[Work instructions]
With the line that contains "digitais numa televisão (sem box)?" as the first line, output exactly every line through the end of the material.
-- Given entries follows --
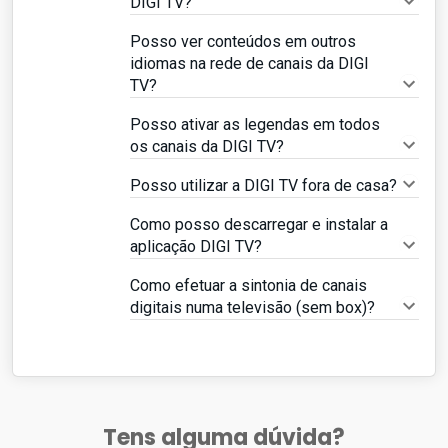
DIGI TV?
Posso ver conteúdos em outros
idiomas na rede de canais da DIGI
TV?
Posso ativar as legendas em todos
os canais da DIGI TV?
Posso utilizar a DIGI TV fora de casa?
Como posso descarregar e instalar a
aplicação DIGI TV?
Como efetuar a sintonia de canais
digitais numa televisão (sem box)?
Tens alguma dúvida?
-- Given entries concluded --
[Exercise output]
digitais numa televisão (sem box)?
Tens alguma dúvida?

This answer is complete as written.